Stanford researchers look into AI tools to help fight cancer and other diseases
Stanford researchers look into AI tools to help fight cancer and other diseases 03:10

Researchers at Stanford University believe a newly developed AI tool could help in the fight against cancer and other diseases.

Olivier Gevaert, a biomedical data scientist at Stanford Medicine, showed CBS News Bay Area an example of a breast cancer tissue. Identifying and understanding the prevalence of specific genes within that tissue is just one hurdle in the fight against certain cancers.

"Specifically for breast cancer, gene sets and gene signatures are being used to determine treatment," said Gevaert. 

Clinicians have increasingly guided the selection of which cancer treatments, including chemotherapies, immunotherapies and hormone-based therapies, to recommend to their patients based on not only which organ a patient's cancer affects, but also which genes a tumor is using to fuel its growth and spread.

Stanford Medicine's new AI program, SEQUOIA, can analyze an image from a tumor biopsy and rapidly determine what genes are likely turned on and off in the cells it contains.

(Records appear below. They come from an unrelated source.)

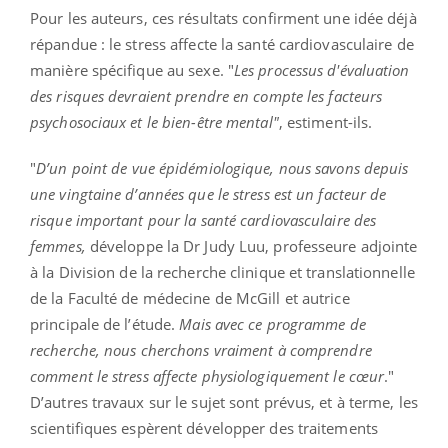
Pour les auteurs, ces résultats confirment une idée déjà
répandue : le stress affecte la santé cardiovasculaire de
manière spécifique au sexe. "
Les processus d'évaluation
des risques devraient prendre en compte les facteurs
psychosociaux et le bien-être mental"
, estiment-ils.
"
D’un point de vue épidémiologique, nous savons depuis
une vingtaine d’années que le stress est un facteur de
risque important pour la santé cardiovasculaire des
femmes,
développe la Dr Judy Luu, professeure adjointe
à la Division de la recherche clinique et translationnelle
de la Faculté de médecine de McGill et autrice
principale de l’étude.
Mais avec ce programme de
recherche, nous cherchons vraiment à comprendre
comment le stress affecte physiologiquement le cœur
."
D’autres travaux sur le sujet sont prévus, et à terme, les
scientifiques espèrent développer des traitements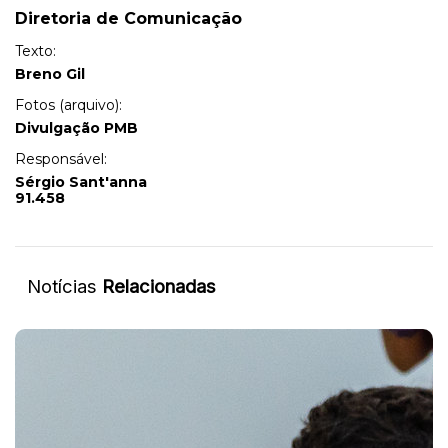
Diretoria de Comunicação
Texto:
Breno Gil
Fotos (arquivo):
Divulgação PMB
Responsável:
Sérgio Sant'anna
91.458
Notícias
Relacionadas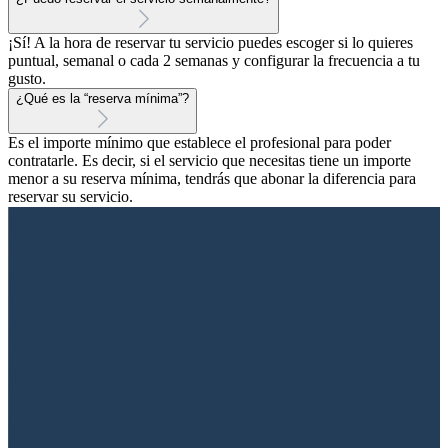
¡Sí! A la hora de reservar tu servicio puedes escoger si lo quieres
puntual, semanal o cada 2 semanas y configurar la frecuencia a tu
gusto.
¿Qué es la “reserva mínima”?
Es el importe mínimo que establece el profesional para poder
contratarle. Es decir, si el servicio que necesitas tiene un importe
menor a su reserva mínima, tendrás que abonar la diferencia para
reservar su servicio.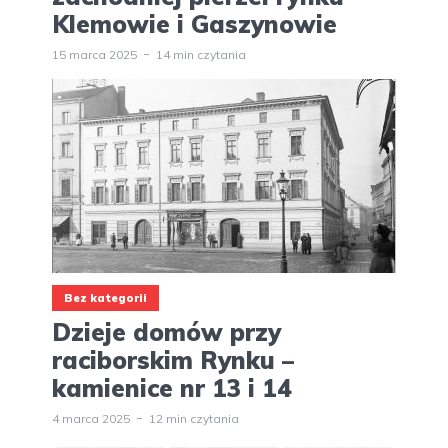
Klemowie i Gaszynowie
15 marca 2025
14 min czytania
Bez kategorii
Dzieje domów przy
raciborskim Rynku –
kamienice nr 13 i 14
4 marca 2025
12 min czytania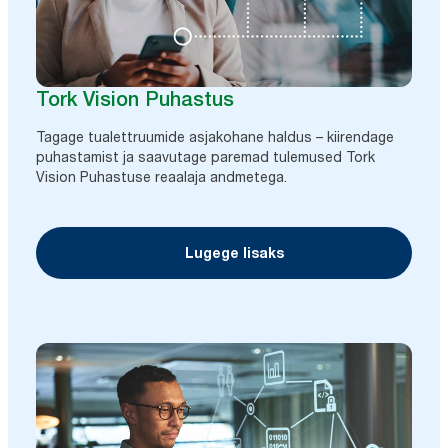
Tork Vision Puhastus
Tagage tualettruumide asjakohane haldus – kiirendage
puhastamist ja saavutage paremad tulemused Tork
Vision Puhastuse reaalaja andmetega.
Lugege lisaks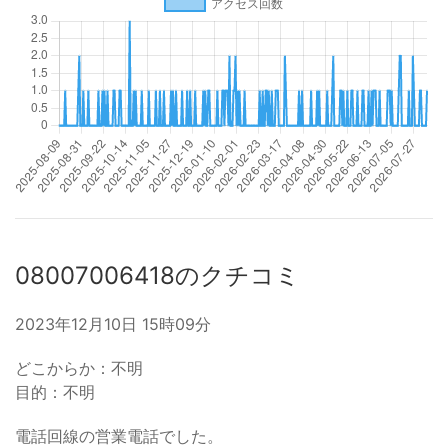
08007006418のクチコミ
2023年12月10日 15時09分
どこからか：不明
目的：不明
電話回線の営業電話でした。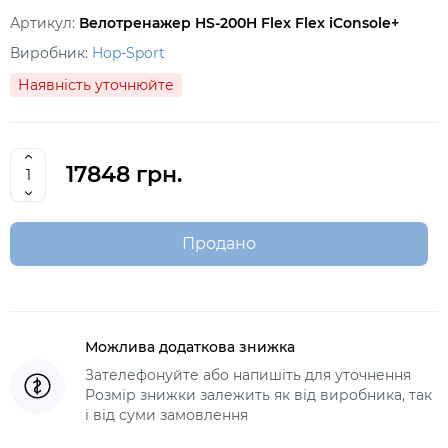
Артикул:
Велотренажер HS-200H Flex Flex iConsole+
Виробник:
Hop-Sport
Наявність уточнюйте
17848 грн.
Продано
Можлива додаткова знижка
Зателефонуйте або напишіть для уточнення
Розмір знижки залежить як від виробника, так
і від суми замовлення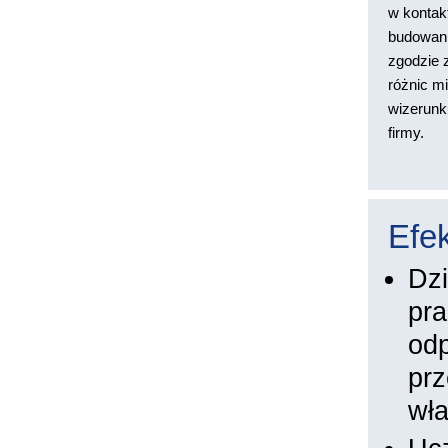
w kontak
budowanie
zgodzie 
różnic m
wizerunku
firmy.
Efek
Dzi
pra
odp
prz
wła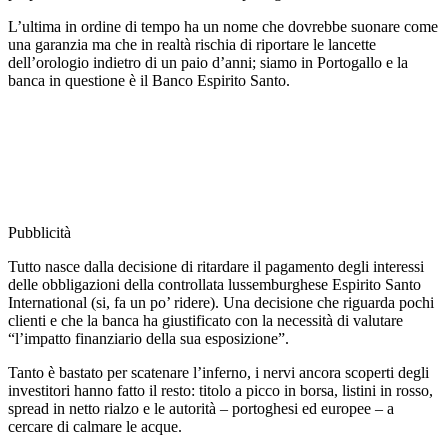
L’ultima in ordine di tempo ha un nome che dovrebbe suonare come
una garanzia ma che in realtà rischia di riportare le lancette
dell’orologio indietro di un paio d’anni; siamo in Portogallo e la
banca in questione è il Banco Espirito Santo.
Pubblicità
Tutto nasce dalla decisione di ritardare il pagamento degli interessi
delle obbligazioni della controllata lussemburghese Espirito Santo
International (si, fa un po’ ridere). Una decisione che riguarda pochi
clienti e che la banca ha giustificato con la necessità di valutare
“l’impatto finanziario della sua esposizione”.
Tanto è bastato per scatenare l’inferno, i nervi ancora scoperti degli
investitori hanno fatto il resto: titolo a picco in borsa, listini in rosso,
spread in netto rialzo e le autorità – portoghesi ed europee – a
cercare di calmare le acque.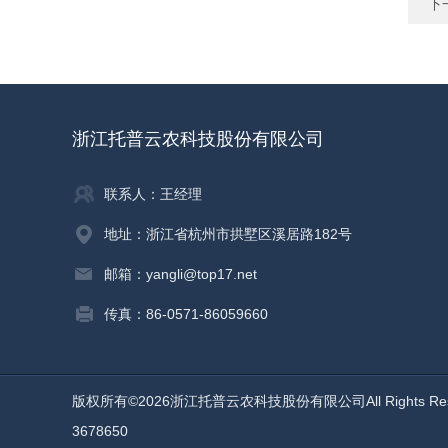
下
浙江托普云农科技股份有限公司
联系人：王经理
地址：浙江省杭州市拱墅区溪居路182号
邮箱：yangli@top17.net
传真：86-0571-86059660
版权所有©2026浙江托普云农科技股份有限公司All Rights Re
3678650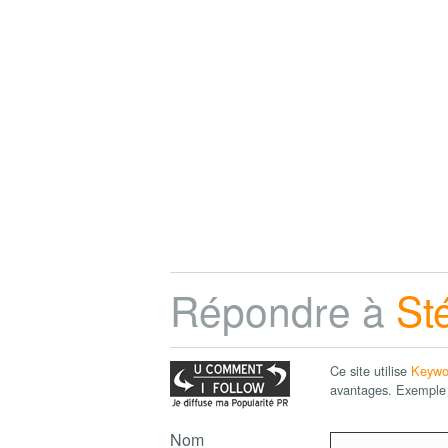
Répondre à
St
Ce site utilise
Keywo
avantages. Exemple 
Nom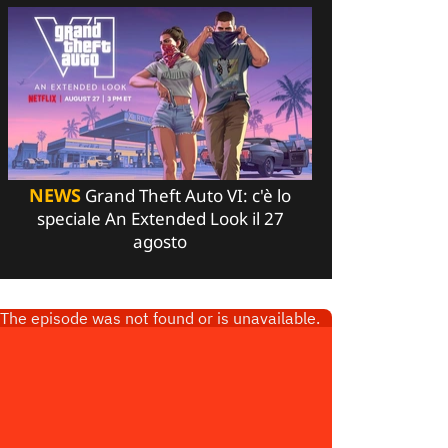
NEWS
Grand Theft Auto VI: c'è lo
speciale An Extended Look il 27
agosto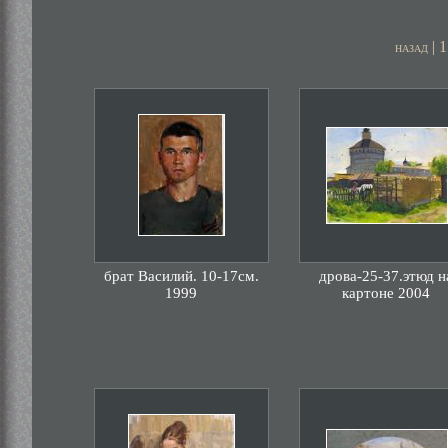
|
1
назад
брат Василий. 10-17см.
дрова-25-37.этюд н
1999
картоне 2004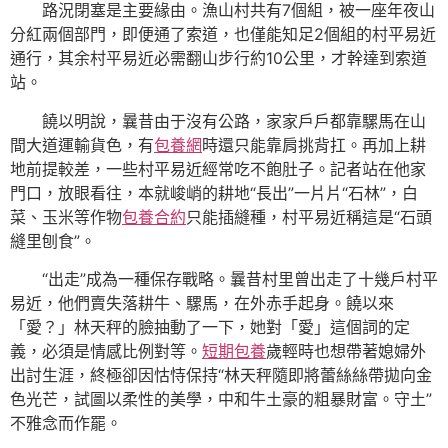
路況閉塞是主要緣由。漁山村共有7個組，被一座年夜山
分紅兩個部門，即便通了索道，也僅能知足2個組的村平易近
通行，其余村平易近必需翻山步行約10公里，才幹達到索道
站。
饒以明說，曩昔由于沒有公路，家家戶戶都靠騾馬在山
間大道運輸貨色，有
包養網
時還只能靠肩挑背扛。再加上耕
地前提較差，一些村平易近經常吃不飽肚子。記者站在他家
門口，放眼看往，本就峻峭的耕地“長出”一片片“石林”，白
菜、玉米等作物
包養合約
只能插縫種，村平易近稱這是“石頭
縫里刨食”。
“出走”成為一種保存戰略。曩昔村里曾出走了十幾戶村平
易近，他們賣失落耕牛、騾馬，在外赤手起身。饒以來
「愛？」林天秤的臉抽動了一下，她對「愛」這個詞的定
義，必須是情感比例對等。
短期包養
歲輕時也想帶著媳婦外
出討生涯，終極卻因怙恃保持“林天秤隨即將蕾絲絲帶拋向金
色光芒，試圖以柔性的美學，中和牛土豪的粗暴財富。守土”
不雅念而作罷。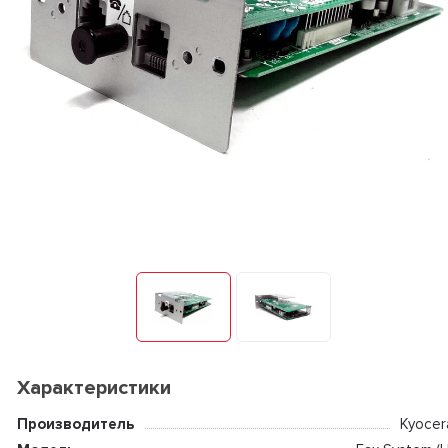
Характеристики
Производитель
Kyocer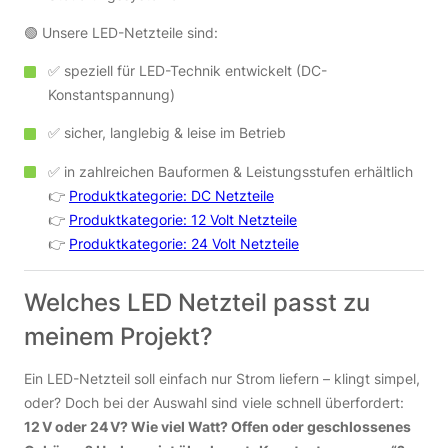
🟢 Unsere LED-Netzteile sind:
✅ speziell für LED-Technik entwickelt (DC-
Konstantspannung)
✅ sicher, langlebig & leise im Betrieb
✅ in zahlreichen Bauformen & Leistungsstufen erhältlich
👉
Produktkategorie: DC Netzteile
👉
Produktkategorie: 12 Volt Netzteile
👉
Produktkategorie: 24 Volt Netzteile
Welches LED Netzteil passt zu
meinem Projekt?
Ein LED-Netzteil soll einfach nur Strom liefern – klingt simpel,
oder? Doch bei der Auswahl sind viele schnell überfordert:
12 V oder 24 V? Wie viel Watt? Offen oder geschlossenes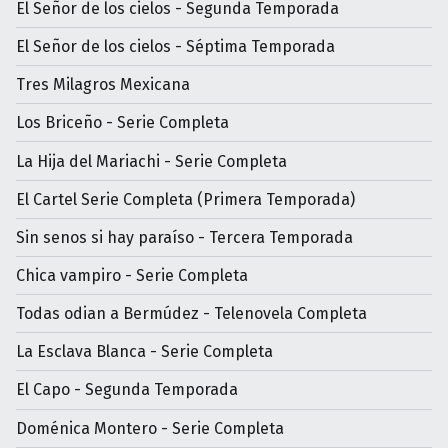
El Señor de los cielos - Segunda Temporada
El Señor de los cielos - Séptima Temporada
Tres Milagros Mexicana
Los Briceño - Serie Completa
La Hija del Mariachi - Serie Completa
El Cartel Serie Completa (Primera Temporada)
Sin senos si hay paraíso - Tercera Temporada
Chica vampiro - Serie Completa
Todas odian a Bermúdez - Telenovela Completa
La Esclava Blanca - Serie Completa
El Capo - Segunda Temporada
Doménica Montero - Serie Completa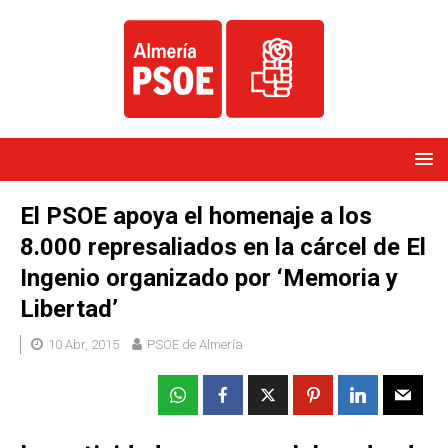
El PSOE apoya el homenaje a los
8.000 represaliados en la cárcel de El
Ingenio organizado por ‘Memoria y
Libertad’
10 Abr, 2015
PSOE de Almería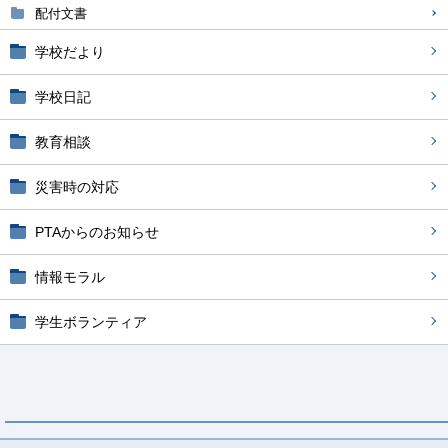
配付文書
学校だより
学校日記
教育相談
災害時の対応
PTAからのお知らせ
情報モラル
学生ボランティア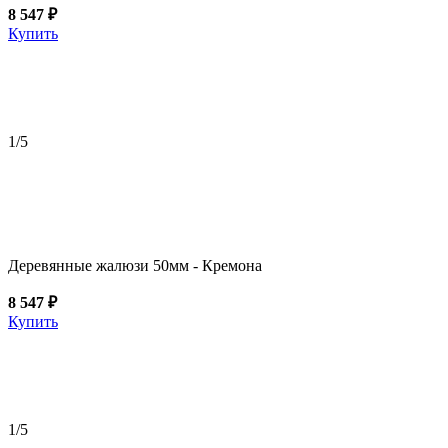
8 547 ₽
Купить
1
/5
Деревянные жалюзи 50мм - Кремона
8 547 ₽
Купить
1
/5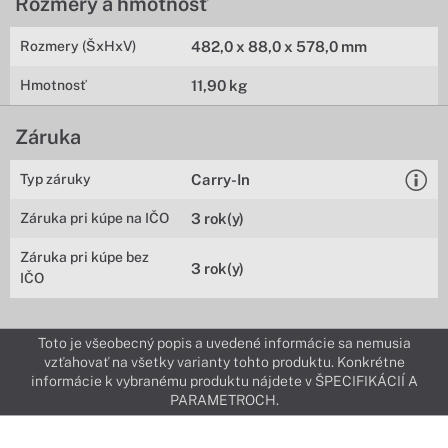
Rozmery a hmotnosť
Rozmery (ŠxHxV)
482,0 x 88,0 x 578,0 mm
Hmotnosť
11,90 kg
Záruka
Typ záruky
Carry-In
Záruka pri kúpe na IČO
3 rok(y)
Záruka pri kúpe bez
3 rok(y)
IČO
Toto je všeobecný popis a uvedené informácie sa nemusia
vzťahovať na všetky varianty tohto produktu. Konkrétne
informácie k vybranému produktu nájdete v ŠPECIFIKÁCIÍ A
PARAMETROCH.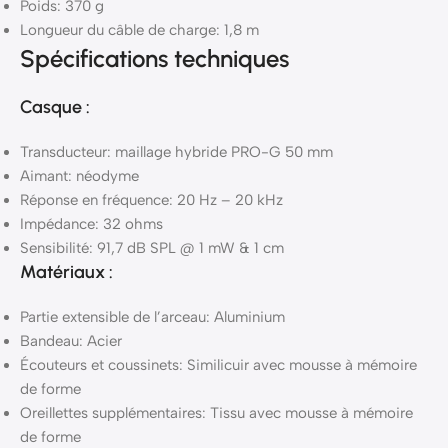
Poids: 370 g
Longueur du câble de charge: 1,8 m
Spécifications techniques
Casque :
Transducteur: maillage hybride PRO-G 50 mm
Aimant: néodyme
Réponse en fréquence: 20 Hz – 20 kHz
Impédance: 32 ohms
Sensibilité: 91,7 dB SPL @ 1 mW & 1 cm
Matériaux :
Partie extensible de l’arceau: Aluminium
Bandeau: Acier
Écouteurs et coussinets: Similicuir avec mousse à mémoire
de forme
Oreillettes supplémentaires: Tissu avec mousse à mémoire
de forme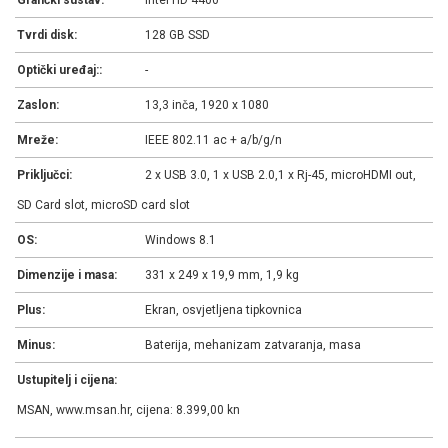
Grafički sustav:
Intel HD 4400
Tvrdi disk:
128 GB SSD
Optički uređaj::
-
Zaslon:
13,3 inča, 1920 x 1080
Mreže:
IEEE 802.11 ac + a/b/g/n
Priključci:
2 x USB 3.0, 1 x USB 2.0,1 x Rj-45, microHDMI out,
SD Card slot, microSD card slot
OS:
Windows 8.1
Dimenzije i masa:
331 x 249 x 19,9 mm, 1,9 kg
Plus:
Ekran, osvjetljena tipkovnica
Minus:
Baterija, mehanizam zatvaranja, masa
Ustupitelj i cijena:
MSAN, www.msan.hr, cijena: 8.399,00 kn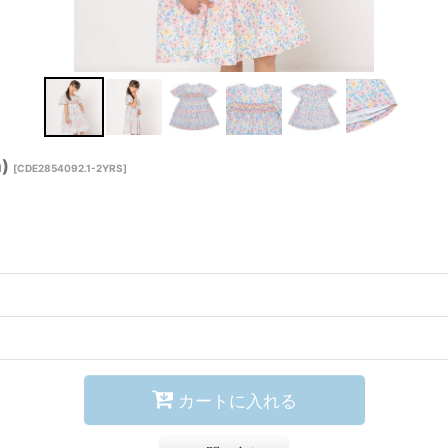
)
[
CDE2854092.1-2YRS
]
カートに入れる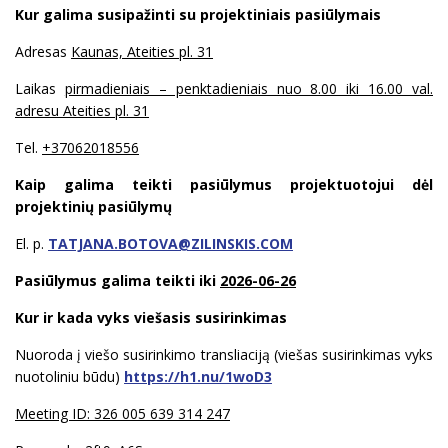
Kur galima susipažinti su projektiniais pasiūlymais
Adresas
Kaunas, Ateities pl. 31
Laikas
pirmadieniais – penktadieniais nuo 8.00 iki 16.00 val.
adresu Ateities pl. 31
Tel.
+37062018556
Kaip galima teikti pasiūlymus projektuotojui dėl
projektinių pasiūlymų
El. p.
TATJANA.BOTOVA@ZILINSKIS.COM
Pasiūlymus galima teikti iki
2026-06-26
Kur ir kada vyks viešasis susirinkimas
Nuoroda į viešo susirinkimo transliaciją (viešas susirinkimas vyks
nuotoliniu būdu)
https://h1.nu/1woD3
Meeting ID: 326 005 639 314 247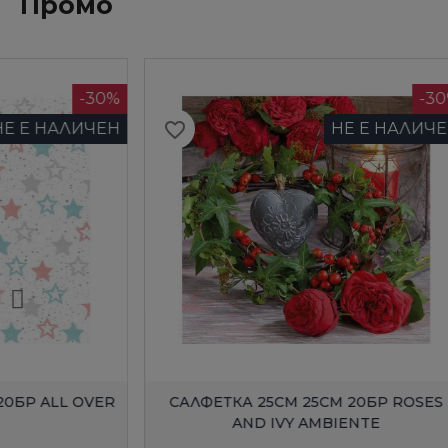
Промо
-30%
favorite_border
favorite_border
НЕ Е НАЛИЧЕН
БЪРЗ ПРЕГЛЕД
САЛФЕТКА 25СМ 25СМ 20БР ROSES
САЛФЕ
AND IVY AMBIENTE
SCHU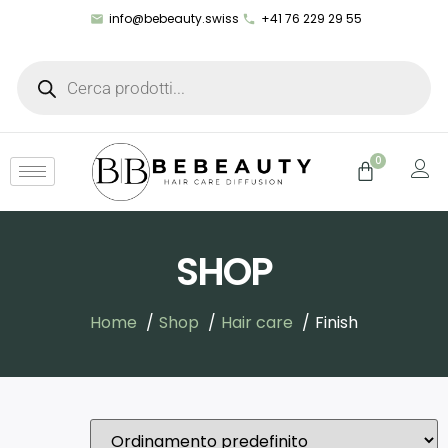
info@bebeauty.swiss
+41 76 229 29 55
0
SHOP
Home
Shop
Hair care
Finish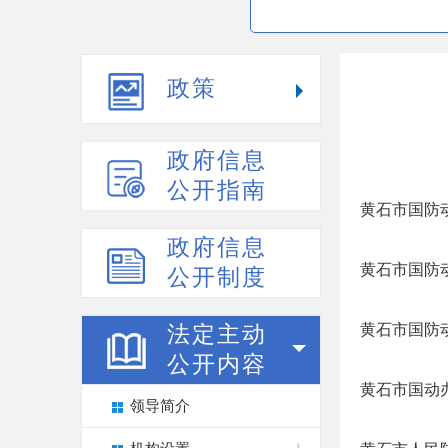
政策
政府信息
公开指南
黄石市国防动
政府信息
黄石市国防动
公开制度
黄石市国防动
法定主动
公开内容
黄石市国动办
领导简介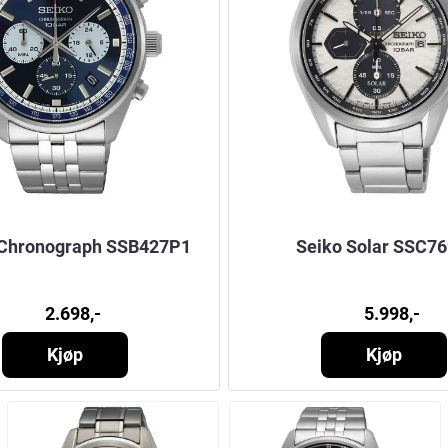
 Chronograph SSB427P1
Seiko Solar SSC7
2.698,-
5.998,-
Kjøp
Kjøp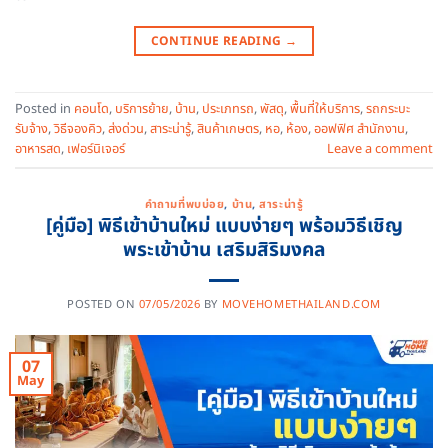
CONTINUE READING
→
Posted in
คอนโด
,
บริการย้าย
,
บ้าน
,
ประเภทรถ
,
พัสดุ
,
พื้นที่ให้บริการ
,
รถกระบะ
รับจ้าง
,
วิธีจองคิว
,
ส่งด่วน
,
สาระน่ารู้
,
สินค้าเกษตร
,
หอ
,
ห้อง
,
ออฟฟิศ สำนักงาน
,
อาหารสด
,
เฟอร์นิเจอร์
Leave a comment
คำถามที่พบบ่อย
,
บ้าน
,
สาระน่ารู้
[คู่มือ] พิธีเข้าบ้านใหม่ แบบง่ายๆ พร้อมวิธีเชิญ
พระเข้าบ้าน เสริมสิริมงคล
POSTED ON
07/05/2026
BY
MOVEHOMETHAILAND.COM
07
May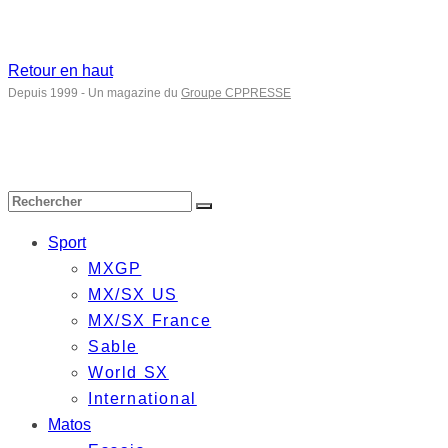
Retour en haut
Depuis 1999 - Un magazine du
Groupe CPPRESSE
Sport
MXGP
MX/SX US
MX/SX France
Sable
World SX
International
Matos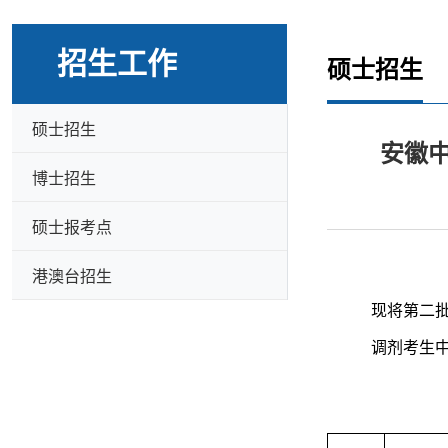
招生工作
硕士招生
硕士招生
安徽中
博士招生
硕士报考点
港澳台招生
现将第二批
调剂考生中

"The red means that the gene is very active in that area, whereas the blue means that the gene is very inactive," said Gevaert. 

Analyzing this information often requires costly and time-consuming genomic sequencing and testing.

"Sometimes molecular tests are being done, but that's very dependent on the cancer type and is rather uncommon," said Gevaert. 

Experts said gene activity altering the appearance of cells is often imperceptible to a human eye.

So Gevaert and his team of researchers turned to artificial intelligence to find these patterns, and make cancer recurrence predictions.

"You can see the score is very low, so we are predicting, just from the image, that this patient is low risk," said Gevaert. 

The researcher said there's "definitely room for improvement," but also believes it can help guide treatment plans and better predict patient outcomes.

The AI model can't yet be used in a clinical setting — it needs to be tested in clinical trials and be approved by the Food and Drug Administration before it's used in guiding treatment decisions.

For some cancer types, researchers said the AI-predicted gene activity had a more than 80% correlation with the real gene activity data.

"The performance of the model is tissue specific. So in certain cancers, it works very well, and in other cancers, there's definitely room for improvement," said Gevaert. 

It's a tool that's being further refined, but even so, it was able to predict, in its infancy, the expression patterns of more than 15,000 different genes. 

Gevaert said, "It allows to make predictions of 1000s of genes depending on the tissue for cancer patients from normally expensive molecular testing."

By identifying and mapping genes with the click of a button, Gecaert believes this tool could potentially speed up treatment decisions, and ultimately make those treatments more efficient.

Gevaert said his team is improving the algorithm and studying its potential applications.

He believes SEQUOIA could reduce the need for expensive gene expression tests.

The study was published in science journal Nature.